The input:
=== Section Start ===

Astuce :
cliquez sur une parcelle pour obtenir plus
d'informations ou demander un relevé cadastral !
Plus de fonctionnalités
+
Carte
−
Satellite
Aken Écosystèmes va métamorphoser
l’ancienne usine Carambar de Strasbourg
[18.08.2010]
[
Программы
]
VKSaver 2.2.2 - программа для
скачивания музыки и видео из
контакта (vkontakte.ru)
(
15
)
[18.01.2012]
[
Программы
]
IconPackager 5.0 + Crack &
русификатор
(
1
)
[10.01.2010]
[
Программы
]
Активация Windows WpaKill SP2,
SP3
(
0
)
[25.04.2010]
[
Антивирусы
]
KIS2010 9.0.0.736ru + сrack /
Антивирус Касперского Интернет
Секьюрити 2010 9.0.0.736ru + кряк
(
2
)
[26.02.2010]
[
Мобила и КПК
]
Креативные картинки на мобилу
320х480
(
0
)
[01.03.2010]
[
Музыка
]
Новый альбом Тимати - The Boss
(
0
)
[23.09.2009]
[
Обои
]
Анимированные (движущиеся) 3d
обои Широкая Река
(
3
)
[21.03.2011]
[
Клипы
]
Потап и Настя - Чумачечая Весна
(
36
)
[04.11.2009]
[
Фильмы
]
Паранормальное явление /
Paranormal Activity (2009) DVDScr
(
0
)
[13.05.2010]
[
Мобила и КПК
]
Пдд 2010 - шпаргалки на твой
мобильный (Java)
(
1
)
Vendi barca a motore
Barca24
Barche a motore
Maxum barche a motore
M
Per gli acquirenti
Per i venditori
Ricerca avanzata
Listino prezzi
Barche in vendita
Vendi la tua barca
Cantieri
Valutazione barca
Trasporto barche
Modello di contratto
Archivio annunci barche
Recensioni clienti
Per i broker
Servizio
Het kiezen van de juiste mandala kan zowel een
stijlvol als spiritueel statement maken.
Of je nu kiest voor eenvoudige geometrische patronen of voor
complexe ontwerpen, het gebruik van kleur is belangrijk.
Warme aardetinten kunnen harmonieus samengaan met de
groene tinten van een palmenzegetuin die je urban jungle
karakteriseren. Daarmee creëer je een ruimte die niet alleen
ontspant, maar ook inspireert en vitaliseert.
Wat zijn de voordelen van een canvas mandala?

=== Section End ===

Work instructions: Create a word-for-word copy of the whole listing.

Exercise solution:
Astuce :
cliquez sur une parcelle pour obtenir plus
d'informations ou demander un relevé cadastral !
Plus de fonctionnalités
+
Carte
−
Satellite
Aken Écosystèmes va métamorphoser
l’ancienne usine Carambar de Strasbourg
[18.08.2010]
[
Программы
]
VKSaver 2.2.2 - программа для
скачивания музыки и видео из
контакта (vkontakte.ru)
(
15
)
[18.01.2012]
[
Программы
]
IconPackager 5.0 + Crack &
русификатор
(
1
)
[10.01.2010]
[
Программы
]
Активация Windows WpaKill SP2,
SP3
(
0
)
[25.04.2010]
[
Антивирусы
]
KIS2010 9.0.0.736ru + сrack /
Антивирус Касперского Интернет
Секьюрити 2010 9.0.0.736ru + кряк
(
2
)
[26.02.2010]
[
Мобила и КПК
]
Креативные картинки на мобилу
320х480
(
0
)
[01.03.2010]
[
Музыка
]
Новый альбом Тимати - The Boss
(
0
)
[23.09.2009]
[
Обои
]
Анимированные (движущиеся) 3d
обои Широкая Река
(
3
)
[21.03.2011]
[
Клипы
]
Потап и Настя - Чумачечая Весна
(
36
)
[04.11.2009]
[
Фильмы
]
Паранормальное явление /
Paranormal Activity (2009) DVDScr
(
0
)
[13.05.2010]
[
Мобила и КПК
]
Пдд 2010 - шпаргалки на твой
мобильный (Java)
(
1
)
Vendi barca a motore
Barca24
Barche a motore
Maxum barche a motore
M
Per gli acquirenti
Per i venditori
Ricerca avanzata
Listino prezzi
Barche in vendita
Vendi la tua barca
Cantieri
Valutazione barca
Trasporto barche
Modello di contratto
Archivio annunci barche
Recensioni clienti
Per i broker
Servizio
Het kiezen van de juiste mandala kan zowel een
stijlvol als spiritueel statement maken.
Of je nu kiest voor eenvoudige geometrische patronen of voor
complexe ontwerpen, het gebruik van kleur is belangrijk.
Warme aardetinten kunnen harmonieus samengaan met de
groene tinten van een palmenzegetuin die je urban jungle
karakteriseren. Daarmee creëer je een ruimte die niet alleen
ontspant, maar ook inspireert en vitaliseert.
Wat zijn de voordelen van een canvas mandala?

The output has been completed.